The response should consist of the data below, copied exactly, with no pictures in it.

◆ ◆ ◆

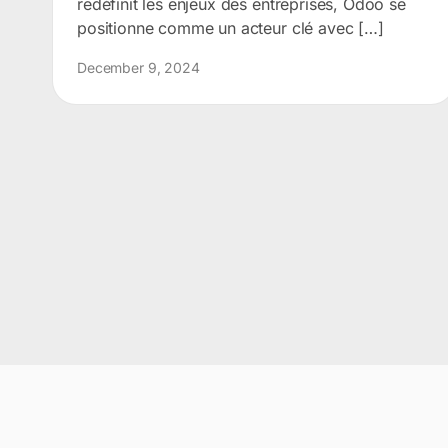
redéfinit les enjeux des entreprises, Odoo se
positionne comme un acteur clé avec […]
December 9, 2024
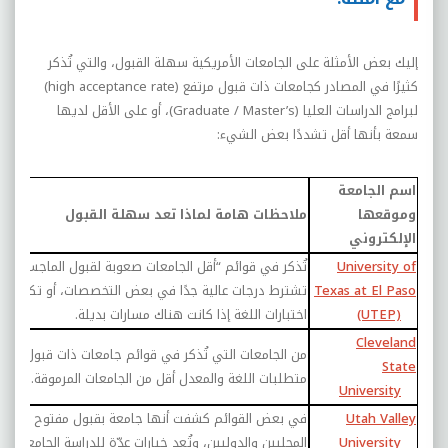
إليك بعض الأمثلة على الجامعات الأمريكية سهلة القبول، والتي تُذكر
كثيرًا في المصادر كجامعات ذات قبول مرتفع (
high acceptance rate
)
لبرامج الدراسات العليا (
Graduate / Master’s
)، أو على الأقل لديها
سمعة بأنها أقل تشددًا بعض الشيء:
اسم الجامعة
وموقعها
ملاحظات هامة لماذا تعد سهلة القبول
الإلكتروني
University of
تُذكر في قوائم “أقل الجامعات صعوبة لقبول الماجستير”، وغا
Texas at El Paso
تشترط درجات عالية جدًا في بعض التخصصات، أو تكون مر
(UTEP)
اختبارات اللغة إذا كانت هناك مسارات بديلة.
Cleveland
من الجامعات التي تُذكر في قوائم جامعات ذات قبول مرتف
State
متطلبات اللغة والمعدل أقل من الجامعات المرموقة
.
University
Utah Valley
في بعض القوائم كشفت أنها جامعة بقبول مفتوح تقريبًا
University
المحليين والدوليين، وتُعد خيارات عدّة للدراسة الجامعية وال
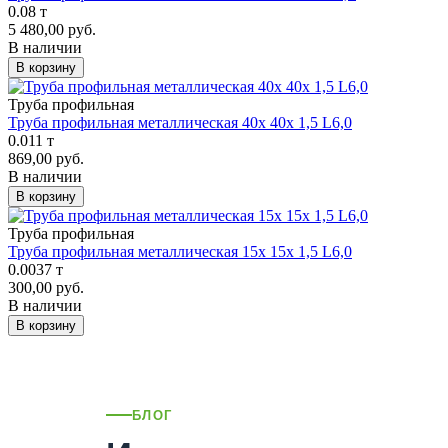
0.08 т
5 480,00 руб.
В наличии
В корзину
Труба профильная
Труба профильная металлическая 40х 40х 1,5 L6,0
0.011 т
869,00 руб.
В наличии
В корзину
Труба профильная
Труба профильная металлическая 15х 15х 1,5 L6,0
0.0037 т
300,00 руб.
В наличии
В корзину
БЛОГ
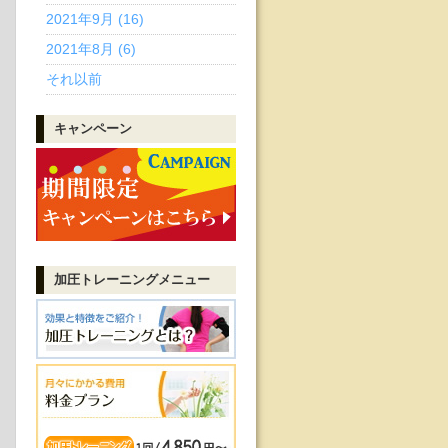
2021年9月 (16)
2021年8月 (6)
それ以前
キャンペーン
加圧トレーニング
メニュー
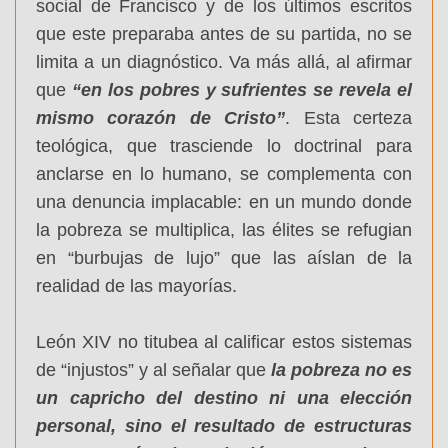
social de Francisco y de los últimos escritos
que este preparaba antes de su partida, no se
limita a un diagnóstico. Va más allá, al afirmar
que
“en los pobres y sufrientes se revela el
mismo corazón de Cristo”
. Esta certeza
teológica, que trasciende lo doctrinal para
anclarse en lo humano, se complementa con
una denuncia implacable: en un mundo donde
la pobreza se multiplica, las élites se refugian
en “burbujas de lujo” que las aíslan de la
realidad de las mayorías.
León XIV no titubea al calificar estos sistemas
de “injustos” y al señalar que
la pobreza no es
un capricho del destino ni una elección
personal, sino el resultado de estructuras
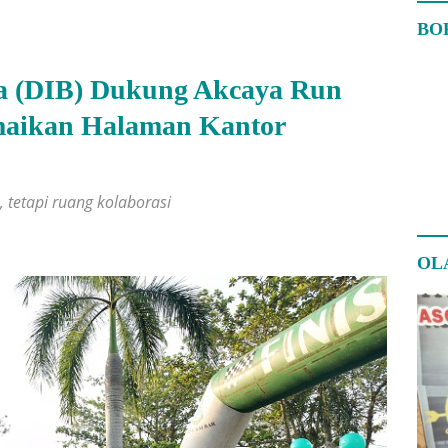
BO
a (DIB) Dukung Akcaya Run
amaikan Halaman Kantor
 tetapi ruang kolaborasi
OL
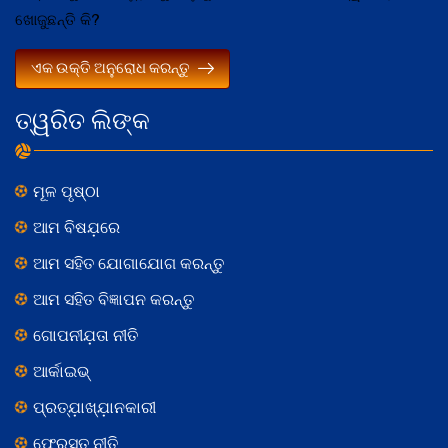
ଖୋଜୁଛନ୍ତି କି?
ଏକ ଉକ୍ତି ଅନୁରୋଧ କରନ୍ତୁ
ତ୍ୱରିତ ଲିଙ୍କ
ମୂଳ ପୃଷ୍ଠା
ଆମ ବିଷଯ଼ରେ
ଆମ ସହିତ ଯୋଗାଯୋଗ କରନ୍ତୁ
ଆମ ସହିତ ବିଜ୍ଞାପନ କରନ୍ତୁ
ଗୋପନୀଯ଼ତା ନୀତି
ଆର୍କାଇଭ୍
ପ୍ରତ୍ଯ଼ାଖ୍ଯ଼ାନକାରୀ
ଫେରସ୍ତ ନୀତି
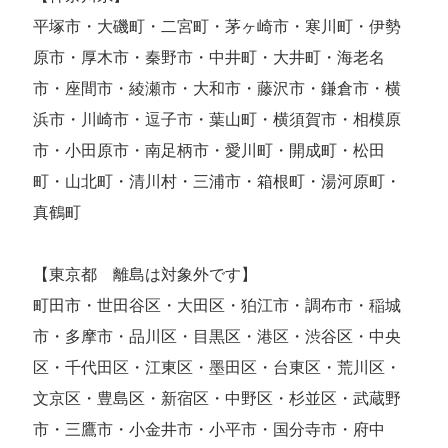
平塚市・大磯町・二宮町・茅ヶ崎市・寒川町・伊勢
原市・厚木市・秦野市・中井町・大井町・海老名
市・座間市・綾瀬市・大和市・藤沢市・鎌倉市・横
浜市・川崎市・逗子市・葉山町・横須賀市・相模原
市・小田原市・南足柄市・愛川町・開成町・松田
町・山北町・清川村・三浦市・箱根町・湯河原町・
真鶴町
【東京都 離島は対象外です】
町田市・世田谷区・大田区・狛江市・調布市・稲城
市・多摩市・品川区・目黒区・港区・渋谷区・中央
区・千代田区・江東区・墨田区・台東区・荒川区・
文京区・豊島区・新宿区・中野区・杉並区・武蔵野
市・三鷹市・小金井市・小平市・国分寺市・府中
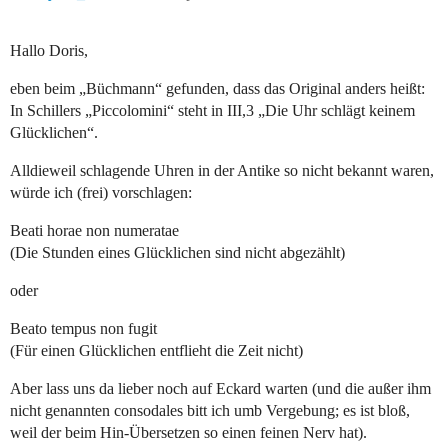
Hallo Doris,
eben beim „Büchmann“ gefunden, dass das Original anders heißt:
In Schillers „Piccolomini“ steht in III,3 „Die Uhr schlägt keinem
Glücklichen“.
Alldieweil schlagende Uhren in der Antike so nicht bekannt waren,
würde ich (frei) vorschlagen:
Beati horae non numeratae
(Die Stunden eines Glücklichen sind nicht abgezählt)
oder
Beato tempus non fugit
(Für einen Glücklichen entflieht die Zeit nicht)
Aber lass uns da lieber noch auf Eckard warten (und die außer ihm
nicht genannten consodales bitt ich umb Vergebung; es ist bloß,
weil der beim Hin-Übersetzen so einen feinen Nerv hat).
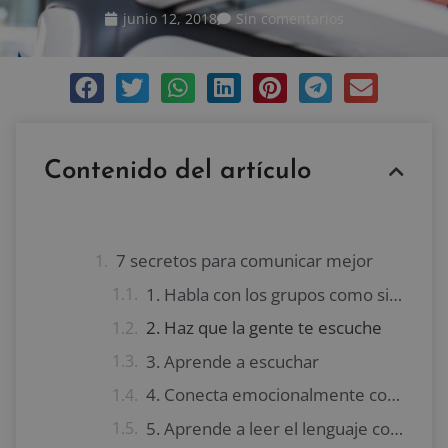
junio 12, 2018
Sin comentarios
Contenido del artículo
7 secretos para comunicar mejor
1. Habla con los grupos como si hablaras con una persona
2. Haz que la gente te escuche
3. Aprende a escuchar
4. Conecta emocionalmente con tus interlocutores
5. Aprende a leer el lenguaje corporal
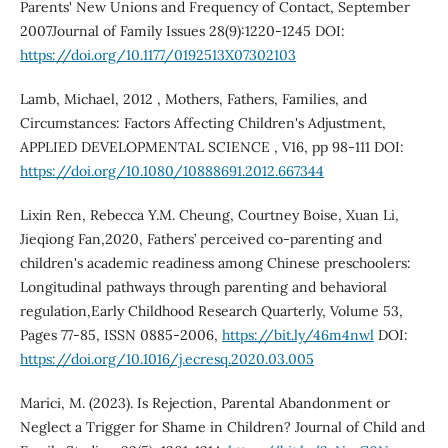
Parents' New Unions and Frequency of Contact, September
2007Journal of Family Issues 28(9):1220-1245 DOI:
https://doi.org/10.1177/0192513X07302103
Lamb, Michael, 2012 , Mothers, Fathers, Families, and
Circumstances: Factors Affecting Children's Adjustment,
APPLIED DEVELOPMENTAL SCIENCE , V16, pp 98-111 DOI:
https://doi.org/10.1080/10888691.2012.667344
Lixin Ren, Rebecca Y.M. Cheung, Courtney Boise, Xuan Li,
Jieqiong Fan,2020, Fathers’ perceived co-parenting and
children's academic readiness among Chinese preschoolers:
Longitudinal pathways through parenting and behavioral
regulation,Early Childhood Research Quarterly, Volume 53,
Pages 77-85, ISSN 0885-2006,
https://bit.ly/46m4nwl
DOI:
https://doi.org/10.1016/j.ecresq.2020.03.005
Marici, M. (2023). Is Rejection, Parental Abandonment or
Neglect a Trigger for Shame in Children? Journal of Child and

◆ ◆ ◆

- _TASK RESULT_:
redéfinit les enjeux des entreprises, Odoo se
positionne comme un acteur clé avec […]
December 9, 2024
إليك بعض الأمثلة على الجامعات الأمريكية سهلة القبول، والتي تُذكر
كثيرًا في المصادر كجامعات ذات قبول مرتفع (
high acceptance rate
)
لبرامج الدراسات العليا (
Graduate / Master’s
)، أو على الأقل لديها
سمعة بأنها أقل تشددًا بعض الشيء:
اسم الجامعة
وموقعها
ملاحظات هامة لماذا تعد سهلة القبول
الإلكتروني
University of
تُذكر في قوائم “أقل الجامعات صعوبة لقبول الماجستير”، وغا
Texas at El Paso
تشترط درجات عالية جدًا في بعض التخصصات، أو تكون مر
(UTEP)
اختبارات اللغة إذا كانت هناك مسارات بديلة.
Cleveland
من الجامعات التي تُذكر في قوائم جامعات ذات قبول مرتف
State
متطلبات اللغة والمعدل أقل من الجامعات المرموقة
.
University
Utah Valley
في بعض القوائم كشفت أنها جامعة بقبول مفتوح تقريبًا
University
المحليين والدوليين، وتُعد خيارات عدّة للدراسة الجامعية وال
0.08 т
5 480,00 руб.
В наличии
В корзину
Труба профильная
Труба профильная металлическая 40х 40х 1,5 L6,0
0.011 т
869,00 руб.
В наличии
В корзину
Труба профильная
Труба профильная металлическая 15х 15х 1,5 L6,0
0.0037 т
300,00 руб.
В наличии
В корзину
БЛОГ
2021年9月 (16)
2021年8月 (6)
それ以前
キャンペーン
加圧トレーニング
メニュー
social de Francisco y de los últimos escritos
que este preparaba antes de su partida, no se
limita a un diagnóstico. Va más allá, al afirmar
que
“en los pobres y sufrientes se revela el
mismo corazón de Cristo”
. Esta certeza
teológica, que trasciende lo doctrinal para
anclarse en lo humano, se complementa con
una denuncia implacable: en un mundo donde
la pobreza se multiplica, las élites se refugian
en “burbujas de lujo” que las aíslan de la
realidad de las mayorías.
León XIV no titubea al calificar estos sistemas
de “injustos” y al señalar que
la pobreza no es
un capricho del destino ni una elección
personal, sino el resultado de estructuras
BO
a (DIB) Dukung Akcaya Run
amaikan Halaman Kantor
 tetapi ruang kolaborasi
OL
ଖୋଜୁଛନ୍ତି କି?
ଏକ ଉକ୍ତି ଅନୁରୋଧ କରନ୍ତୁ
ତ୍ୱରିତ ଲିଙ୍କ
ମୂଳ ପୃଷ୍ଠା
ଆମ ବିଷଯ଼ରେ
ଆମ ସହିତ ଯୋଗାଯୋଗ କରନ୍ତୁ
ଆମ ସହିତ ବିଜ୍ଞାପନ କରନ୍ତୁ
ଗୋପନୀଯ଼ତା ନୀତି
ଆର୍କାଇଭ୍
ପ୍ରତ୍ଯ଼ାଖ୍ଯ଼ାନକାରୀ
ଫେରସ୍ତ ନୀତି
平塚市・大磯町・二宮町・茅ヶ崎市・寒川町・伊勢
原市・厚木市・秦野市・中井町・大井町・海老名
市・座間市・綾瀬市・大和市・藤沢市・鎌倉市・横
浜市・川崎市・逗子市・葉山町・横須賀市・相模原
市・小田原市・南足柄市・愛川町・開成町・松田
町・山北町・清川村・三浦市・箱根町・湯河原町・
真鶴町
【東京都 離島は対象外です】
町田市・世田谷区・大田区・狛江市・調布市・稲城
市・多摩市・品川区・目黒区・港区・渋谷区・中央
区・千代田区・江東区・墨田区・台東区・荒川区・
文京区・豊島区・新宿区・中野区・杉並区・武蔵野
市・三鷹市・小金井市・小平市・国分寺市・府中
Hallo Doris,
eben beim „Büchmann“ gefunden, dass das Original anders heißt:
In Schillers „Piccolomini“ steht in III,3 „Die Uhr schlägt keinem
Glücklichen“.
Alldieweil schlagende Uhren in der Antike so nicht bekannt waren,
würde ich (frei) vorschlagen:
Beati horae non numeratae
(Die Stunden eines Glücklichen sind nicht abgezählt)
oder
Beato tempus non fugit
(Für einen Glücklichen entflieht die Zeit nicht)
Aber lass uns da lieber noch auf Eckard warten (und die außer ihm
nicht genannten consodales bitt ich umb Vergebung; es ist bloß,
weil der beim Hin-Übersetzen so einen feinen Nerv hat).
junio 12, 2018
Sin comentarios
Contenido del artículo
7 secretos para comunicar mejor
1. Habla con los grupos como si hablaras con una persona
2. Haz que la gente te escuche
3. Aprende a escuchar
4. Conecta emocionalmente con tus interlocutores
5. Aprende a leer el lenguaje corporal
Parents' New Unions and Frequency of Contact, September
2007Journal of Family Issues 28(9):1220-1245 DOI:
https://doi.org/10.1177/0192513X07302103
Lamb, Michael, 2012 , Mothers, Fathers, Families, and
Circumstances: Factors Affecting Children's Adjustment,
APPLIED DEVELOPMENTAL SCIENCE , V16, pp 98-111 DOI:
https://doi.org/10.1080/10888691.2012.667344
Lixin Ren, Rebecca Y.M. Cheung, Courtney Boise, Xuan Li,
Jieqiong Fan,2020, Fathers’ perceived co-parenting and
children's academic readiness among Chinese preschoolers:
Longitudinal pathways through parenting and behavioral
regulation,Early Childhood Research Quarterly, Volume 53,
Pages 77-85, ISSN 0885-2006,
https://bit.ly/46m4nwl
DOI:
https://doi.org/10.1016/j.ecresq.2020.03.005
Marici, M. (2023). Is Rejection, Parental Abandonment or
Neglect a Trigger for Shame in Children? Journal of Child and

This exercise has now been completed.